Dubbed Waabi World, the simulation throws various challenges the AI’s way, helping to suss out weak points in the program and give it countless hours of learning experience to better navigate the endless variables of real-world roads.
Think of the self-driving AI like a teenager with their license, Axios’ Joann Muller writes; they can’t know it all yet, but they get more confident and capable the longer they’re behind the wheel and face adversity.
So Waabi World gives them a challenge
“Waabi World plays adversary against the Waabi driver,” Raquel Urtasun, CEO of Waabi and University of Toronto AI professor, told the Globe and Mail. “It can learn to understand its vulnerabilities … and create the scenarios automatically that will make the system fail.”
By pitting the driver against their digital driving school, Waabi hopes to develop a better kind of self-driving AI, rather than relying on a fleet of vehicles covering millions of real-world miles, Urtasun told the Verge.
If a self-driving AI were a human driver, it’d be like a teenager: it needs time and experience to learn.
Autonomous driving school: Autonomous vehicles are powered by deep learning AI, which needs vast amount of data to “learn” basic facts — what a person looks like, what a stop sign looks like, what a tree looks like — and then hit the brakes if it sees any one of them in its path. That data can be verified and labeled by people, and it can come from testing in the real world.
More and more, it’s coming from simulations, Urtasun told the Verge: “But there is still big gaps from current simulators to this ultimate simulator that will really enable self-driving to not rely on driving millions and millions of miles on the real world to really understand whether vehicles are actually doing the right thing.”
It’s a gap many self-driving prototypes have fallen into. Videos of Tesla’s beta version of “Full Self-Driving” mode being befuddled by road conditions — braking unexpectedly, not braking expectedly — and battling drivers for control have cropped up on YouTube.
“[It] shows that FSD beta is still fazed by edge cases that it hasn’t learned to navigate, yet most human drivers would handle with ease,” Andrew Maynard, a professor at Arizona State, told the Washington Post.
Teaching FSD to learn and solve problems like a human would be the best way to train it, Maynard said, but compared to feeding it reams of data, that “is exceptionally hard to emulate in a machine.”
Which is where Waabi World hopes to step in.
A whole new world: The simulated world Waabi has designed as an AI driving school / Danger Room has four key abilities, the company said in a blog post.
Waabi World creates accurate, data-driven digital twins of the world, down to the rain drops, the Verge reported.
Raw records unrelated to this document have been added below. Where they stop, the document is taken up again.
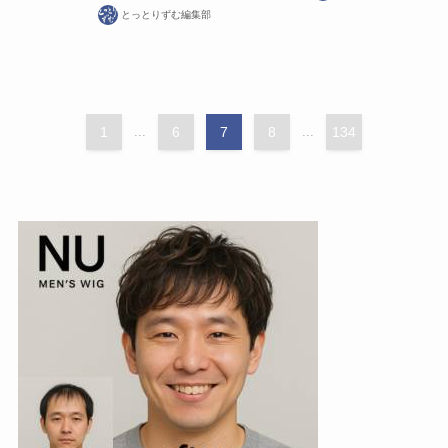
とっとりずむ編集部
1
...
6
7
8
...
134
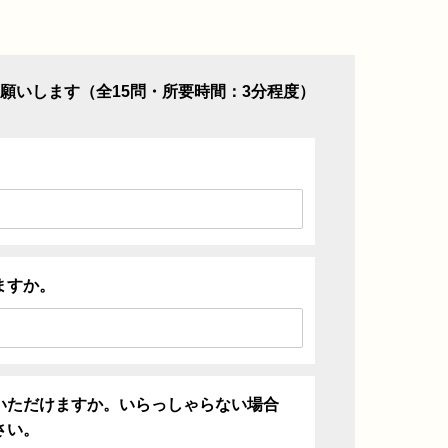
願いします（全15問・所要時間：3分程度）
ますか。
いただけますか。いらっしゃらない場合
さい。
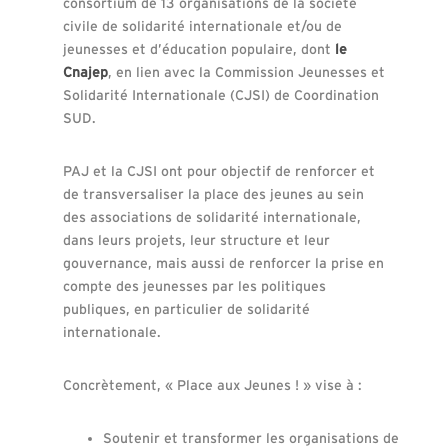
consortium de 13 organisations de la société
civile de solidarité internationale et/ou de
jeunesses et d’éducation populaire, dont
le
Cnajep
, en lien avec la Commission Jeunesses et
Solidarité Internationale (CJSI) de Coordination
SUD.
PAJ et la CJSI ont pour objectif de renforcer et
de transversaliser la place des jeunes au sein
des associations de solidarité internationale,
dans leurs projets, leur structure et leur
gouvernance, mais aussi de renforcer la prise en
compte des jeunesses par les politiques
publiques, en particulier de solidarité
internationale.
Concrètement, « Place aux Jeunes ! » vise à :
Soutenir et transformer les organisations de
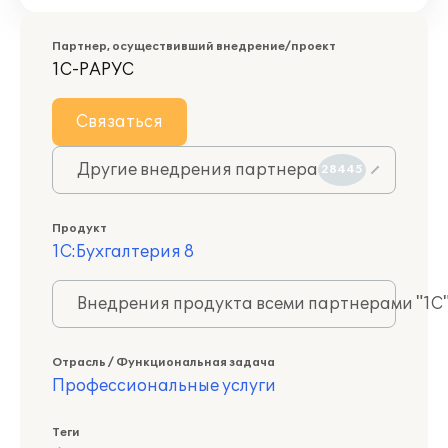
Партнер, осуществивший внедрение/проект
1С-РАРУС
Связаться
Другие внедрения партнера
28445
Продукт
1С:Бухгалтерия 8
Внедрения продукта всеми партнерами "1С
Отрасль / Функциональная задача
Профессиональные услуги
Теги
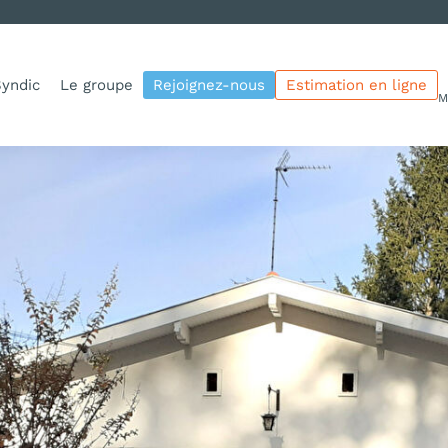
yndic
Le groupe
Rejoignez-nous
Estimation en ligne
M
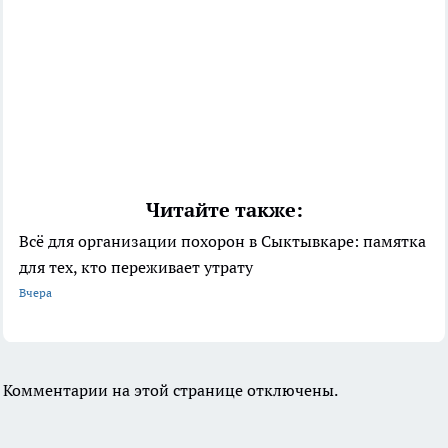
Читайте также:
Всё для организации похорон в Сыктывкаре: памятка
для тех, кто переживает утрату
Вчера
Комментарии на этой странице отключены.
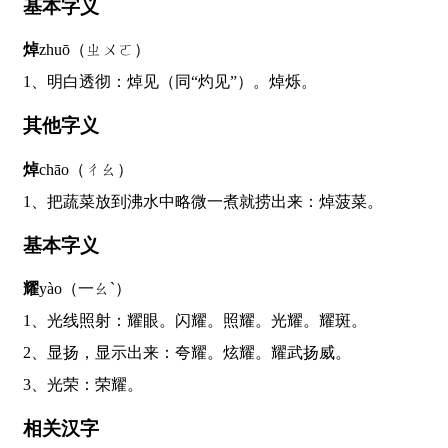
基本字义
焯
zhuō（ㄓㄨㄛ）
1、明白透彻：焯见（同“灼见”）。焯烁。
其他字义
焯
chāo（ㄔㄠ）
1、把蔬菜放到沸水中略微一煮就捞出来：焯菠菜。
基本字义
耀
yào（一ㄠˋ）
1、光线照射：耀眼。闪耀。照耀。光耀。耀斑。
2、显扬，显示出来：夸耀。炫耀。耀武扬威。
3、光荣：荣耀。
相关汉字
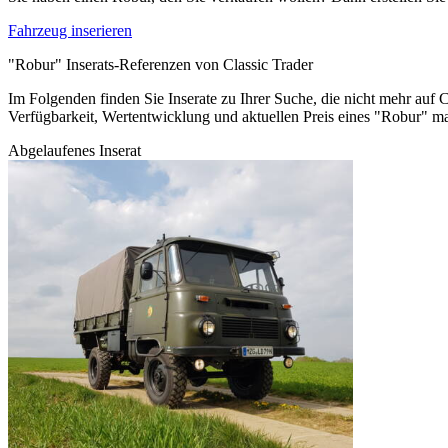
Fahrzeug inserieren
"Robur" Inserats-Referenzen von Classic Trader
Im Folgenden finden Sie Inserate zu Ihrer Suche, die nicht mehr auf C
Verfügbarkeit, Wertentwicklung und aktuellen Preis eines "Robur" m
Abgelaufenes Inserat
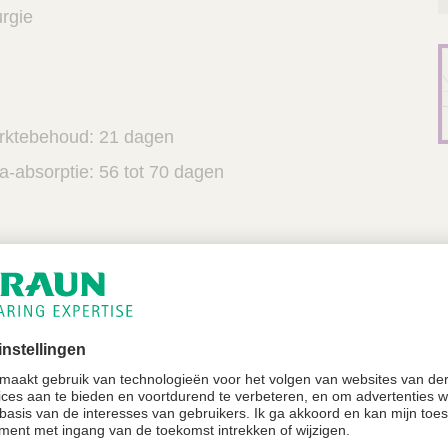
rgie
rktebehoud: 21 dagen
a-absorptie: 56 tot 70 dagen
 treksterkte, die een optimale wondondersteuning en kn
e buigzaamheid en een betere knoopsluiting
enetratie- en buigweerstandeigenschappen
ten draad met weinig dode ruimtes en minimale ontst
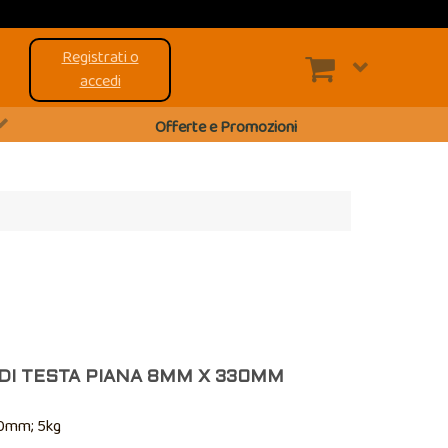
Registrati o
accedi
Offerte e Promozioni
DI TESTA PIANA 8MM X 330MM
30mm; 5kg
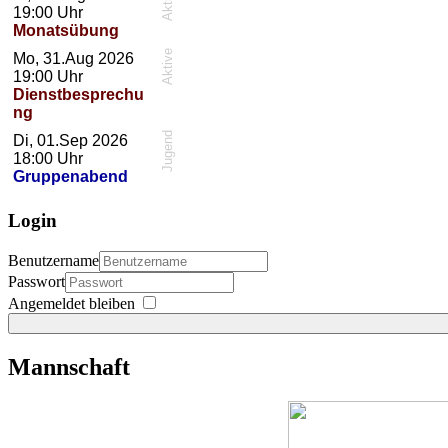
Aktive
19:00
Uhr
Monatsübung
Aktive
Mo, 31.Aug 2026
19:00
Uhr
Dienstbesprechu
ng
Jugend
Di, 01.Sep 2026
18:00
Uhr
Gruppenabend
Login
Benutzername
Passwort
Angemeldet bleiben
Mannschaft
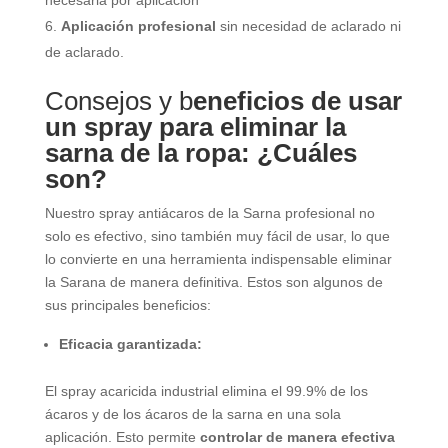
Aplicación profesional
sin necesidad de aclarado ni
de aclarado.
Consejos y b
eneficios de usar
un spray para eliminar la
sarna de la ropa: ¿Cuáles
son?
Nuestro spray antiácaros de la Sarna profesional no
solo es efectivo, sino también muy fácil de usar, lo que
lo convierte en una herramienta indispensable eliminar
la Sarana de manera definitiva. Estos son algunos de
sus principales beneficios:
Eficacia garantizada:
El spray acaricida industrial elimina el 99.9% de los
ácaros y de los ácaros de la sarna en una sola
aplicación. Esto permite
controlar de manera efectiva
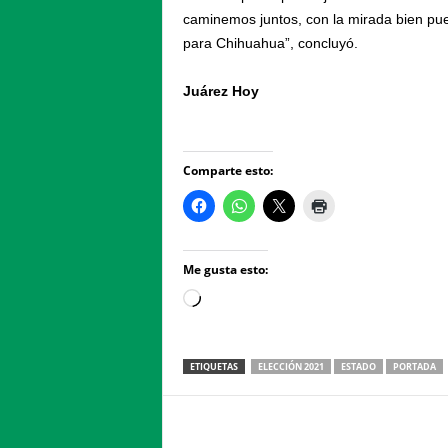
caminemos juntos, con la mirada bien pue
para Chihuahua”, concluyó.
Juárez Hoy
Comparte esto:
Me gusta esto:
Loading…
ETIQUETAS
ELECCIÓN 2021
ESTADO
PORTADA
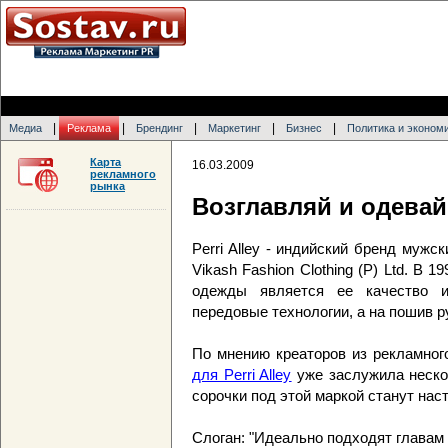
|
|
|
|
|
Медиа
Реклама
Брендинг
Маркетинг
Бизнес
Политика и эконом
Карта
16.03.2009
рекламного
рынка
Возглавляй и одевай 
Perri Alley - индийский бренд мужс
Vikash Fashion Clothing (P) Ltd. В 
одежды является ее качество и
передовые технологии, а на пошив р
По мнению креаторов из рекламного
для Perri Alley
уже заслужила неско
сорочки под этой маркой станут на
Слоган: "Идеально подходят главам 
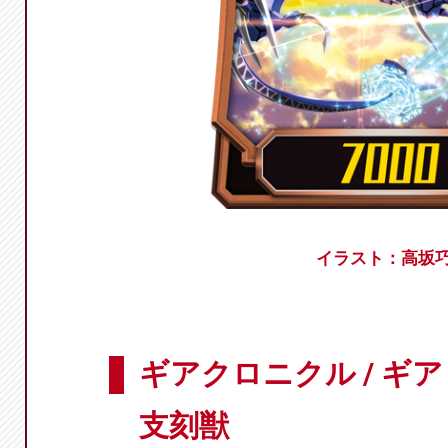
イラスト：高坂
ギアクロニクル / ギ
支刻獣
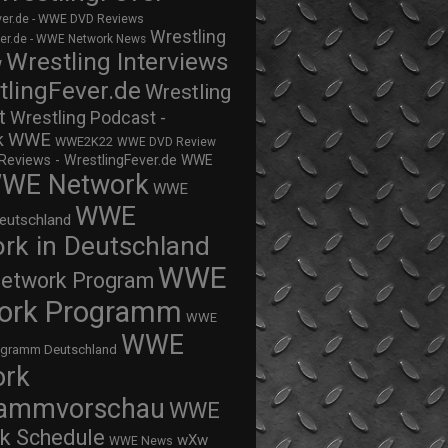
ver.de - WWE DVD Reviews
Wrestling
ver.de - WWE Network News
Wrestling Interviews
w
tlingFever.de
Wrestling
t
Wrestling Podcast -
WWE
k
WWE2K22
WWE DVD Review
views - WrestlingFever.de
WWE
WE Network
WWE
WWE
eutschland
rk in Deutschland
WWE
twork Program
ork Programm
WWE
WWE
ogramm Deutschland
ork
rammvorschau
WWE
k Schedule
wXw
WWE News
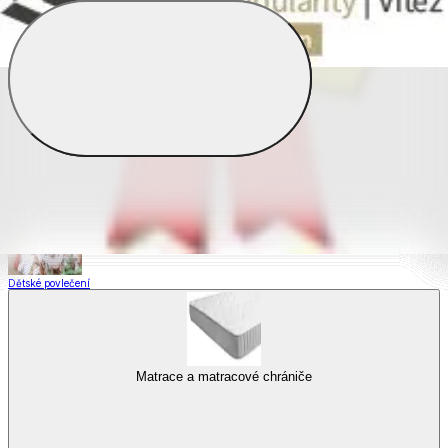
Saténové povlečení
Povlečení s fototiskem
Výhodné sady
Dětské povlečení
Matrace a matracové chrániče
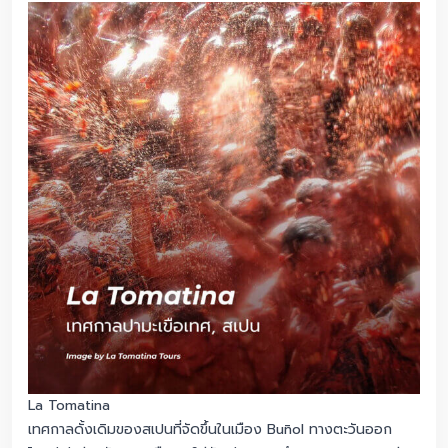
La Tomatina
เทศกาลดั้งเดิมของสเปนที่จัดขึ้นในเมือง Buñol ทางตะวันออก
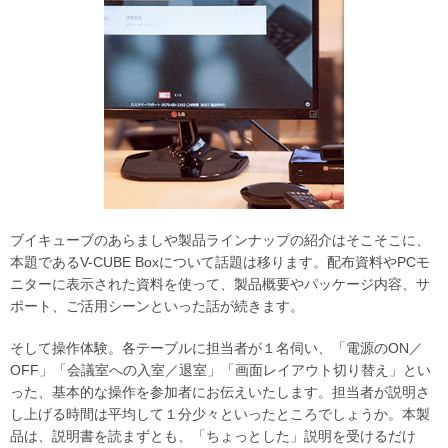
ブイキューブのあらましや製品ラインナップの紹介はそこそこに、
本題であるV-CUBE Boxについて話題は移ります。配布資料やPCモ
ニターに表示された資料を使って、製品概要やパッケージ内容、サ
ポート、ご活用シーンといった話が続きます。
そして操作体験。各テーブルに担当者が１名伺い、「電源のON／
OFF」「会議室への入室／退室」「画面レイアウト切り替え」とい
った、基本的な操作を参加者にお伝えいたします。担当者が説明さ
し上げる時間は平均して１分少々といったところでしょうか。本製
品は、説明書を読まずとも、「ちょっとした」説明を受けるだけ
It simulates the sensor abilities of the vehicle navigating that world in near real-time to test all of the vehicle’s systems holistically — do all the different sensors and programs work together?
Waabi World can create challenges to stress-test AI drivers, teaching them to learn from their mistakes.
And it can develop challenges to stress-test the AI driver in that world, and use them to teach the AI to learn from its mistakes, in a human-like way, without human input.
“It’s like really understanding where you can make mistakes and then creating all these scenarios,” Urtasun told the Verge.